We have crossed the millennium a decade ago; we are swept by the winds of global transition in all walks of life- be it religion, rituals and customs, history, geography or anything under the sun that came into direct contact with man. Not even a two-year-old is willing to accept stories or morals without practical proof! Questioning every established norm is the order of the day.
There is no doubt that our Puranic lore has a timeless appeal in terms of classical dance. But the story has to be told convincingly; it has to be packaged and presented logically to appeal to urban, artistic intellectuals, so that the essence of mythological stories is appreciated and respected.
‘Navarasa Natabhamini' presented on the second day Nrityotsav 2011, unfolds various mythological stories of Goddess Durga (mother goddess) attributing the artistic navarasas (nine moods/emotions) to Her divine pursuits. And in doing so, the dramatic element completely overtook the dance component, which is what a Kuchipudi Nritya Natika is all about.

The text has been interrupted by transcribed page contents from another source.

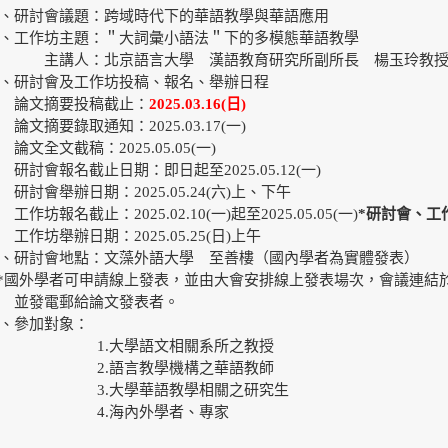
、研討會議題：跨域時代下的華語教學與華語應用
、工作坊主題：＂大詞彙小語法＂下的多模態華語教學
主講人：北京語言大學 漢語教育研究所副所長 楊玉玲教
、研討會及工作坊投稿、報名、舉辦日程
論文摘要投稿截止：
2025.03.16(日)
文摘要錄取通知：2025.03.17(一)
論文全文截稿：2025.05.05(一)
討會報名截止日期：即日起至2025.05.12(一)
討會舉辦日期：2025.05.24(六)上、下午
作坊報名截止：2025.02.10(一)起至2025.05.05(一)
*研討會、工
工作坊舉辦日期：2025.05.25(日)上午
、研討會地點：文藻外語大學 至善樓（國內學者為實體發表）
國外學者可申請線上發表，並由大會安排線上發表場次，會議連結
並發電郵給論文發表者。
、參加對象：
1.大學語文相關系所之教授
2.語言教學機構之華語教師
3.大學華語教學相關之研究生
4.海內外學者、專家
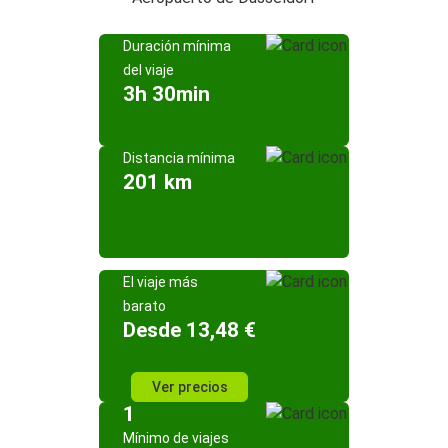
Duración mínima
del viaje
3h 30min
Distancia mínima
201 km
El viaje más
barato
Desde 13,48 €
Ver precios
1
Mínimo de viajes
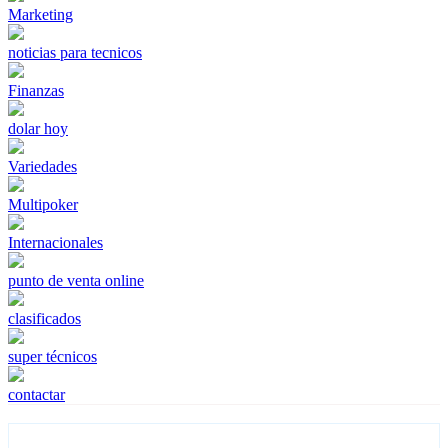
Marketing
noticias para tecnicos
Finanzas
dolar hoy
Variedades
Multipoker
Internacionales
punto de venta online
clasificados
super técnicos
contactar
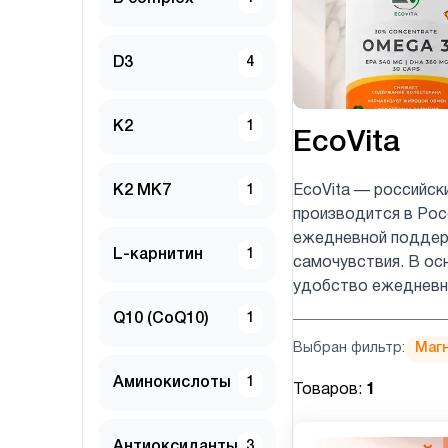
D3
4
K2
1
EcoVita
K2 MK7
1
EcoVita — российск
производится в Рос
ежедневной поддерж
L-карнитин
1
самочувствия. В ос
удобство ежедневно
Q10 (CoQ10)
1
Выбран фильтр:
Магн
Аминокислоты
1
Товаров:
1
Антиоксиданты
3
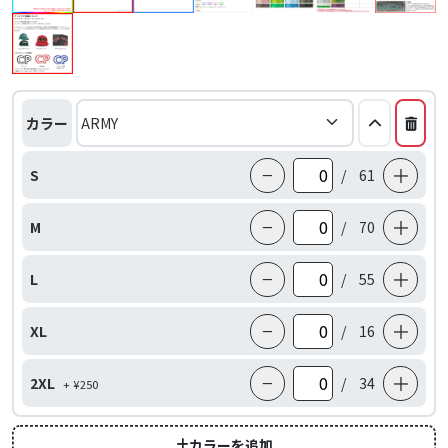
カラー
−
＋
S
/
61
−
＋
M
/
70
−
＋
L
/
55
−
＋
XL
/
16
−
＋
2XL
/
34
+ ¥250
カラーを追加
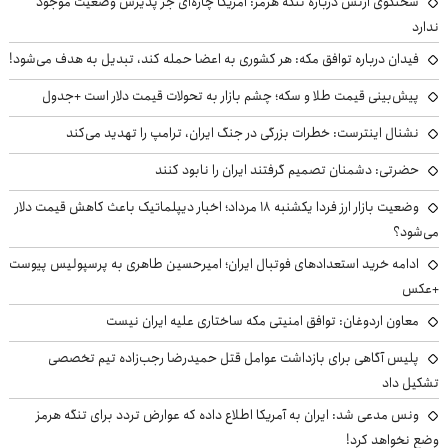
سخنگوی ارتش درباره تنگه هرمز: آمریکا چاره‌ای جز پذیرش وضعیت موجود
ندارد
فیدان درباره توافق مکه: هر کشوری به اعضا حمله کند، تبدیل به هدف می‌شود!
پیش‌بینی قیمت طلا و سکه؛ چشم بازار به تحولات قیمت دلار است +جدول
نشنال اینترست: خطرات بزرگی در جنگ ایران، ترامپ را تهدید می‌کند
حضرتی: دشمنان تصمیم گرفتند ایران را نابود کنند
وضعیت بازار ارز فردا یکشنبه ۱۸ مرداد؛ اخبار دیپلماتیک باعث کاهش قیمت دلار
می‌شود؟
ادامه خرید استعدادهای فوتبال ایران؛ امیرحسین طاهری به پرسپولیس پیوست
+عکس
معاون اردوغان: توافق امنیتی مکه ساختاری علیه ایران نیست
پلیس آگاهی برای بازداشت عوامل قتل حمیدرضا رجب‌زاده تیم تخصصی
تشکیل داد
ونس مدعی شد: ایران به آمریکا اطلاع داده که عوارض تردد برای تنگه هرمز
وضع نخواهد کرد!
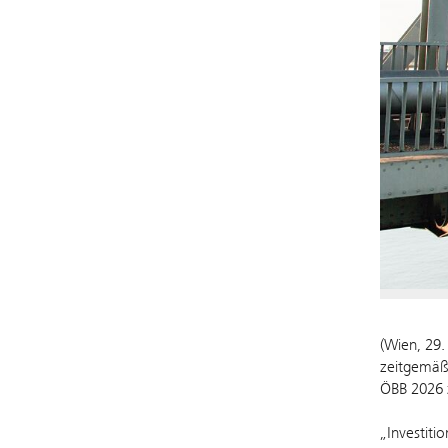
(Wien, 29.
zeitgemäß
ÖBB 2026 z
„Investiti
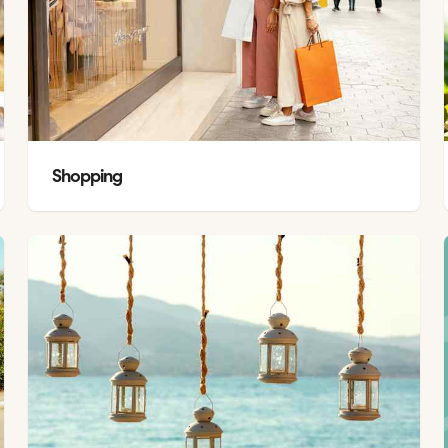
Shopping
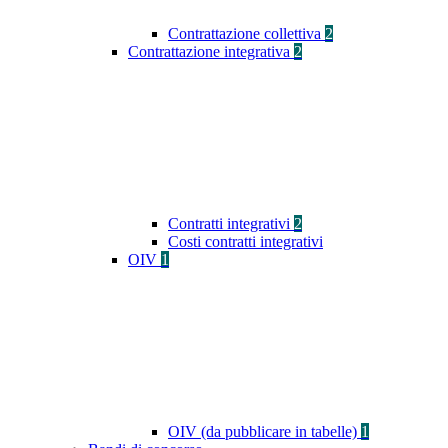
Contrattazione collettiva
2
Contrattazione integrativa
2
Contratti integrativi
2
Costi contratti integrativi
OIV
1
OIV (da pubblicare in tabelle)
1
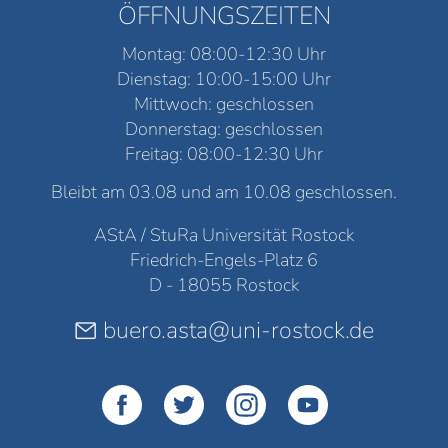
ÖFFNUNGSZEITEN
Montag: 08:00-12:30 Uhr
Dienstag: 10:00-15:00 Uhr
Mittwoch: geschlossen
Donnerstag: geschlossen
Freitag: 08:00-12:30 Uhr
Bleibt am 03.08 und am 10.08 geschlossen.
AStA / StuRa Universität Rostock
Friedrich-Engels-Platz 6
D - 18055 Rostock
buero.asta@uni-rostock.de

Characters walked in and out like drama artistes, gesticulating and at the most twisting and turning, but the classical footwork patterns, that are laced to the entry of each character as is customary was sadly omitted. We did hear the jatis in the recorded background, but nothing really happened on stage!
The veteran dancer-guru Sobha Naidu as usual excelled in facial expressions, which is her forte, and the fact that she took to the stage as the protagonist was itself the highlight of the presentation.
She brought out the moods of shringara, roudra, veera very convincingly through her abhinaya but the adbhuta rasa and the story that went with this particular mood was highly unconvincing. How can Shakti find anything more wonderous than Her own energy? The portrayal of Parvathi being fooled by Shiva in a vanishing act, was a little too difficult to digest! Artistes should be able to look at the concept of Shiva and Shakti as energy and pure bliss and bring out this aspect through personification and not reduce supreme divinity to the mundane level of a foolishly romantic couple contesting in dance! This piece of choreography seemed to have been more inspired by Telugu mythological films. .
There was precious little by way of dance among other younger artistes. The effect of lighting, the strong recorded voice of Amalapuram Kanna Rao enhanced this drama, staged at Ravindra Bharati under the aegis of TSR Lalitha Kala Parishat and Sruti Art Academy.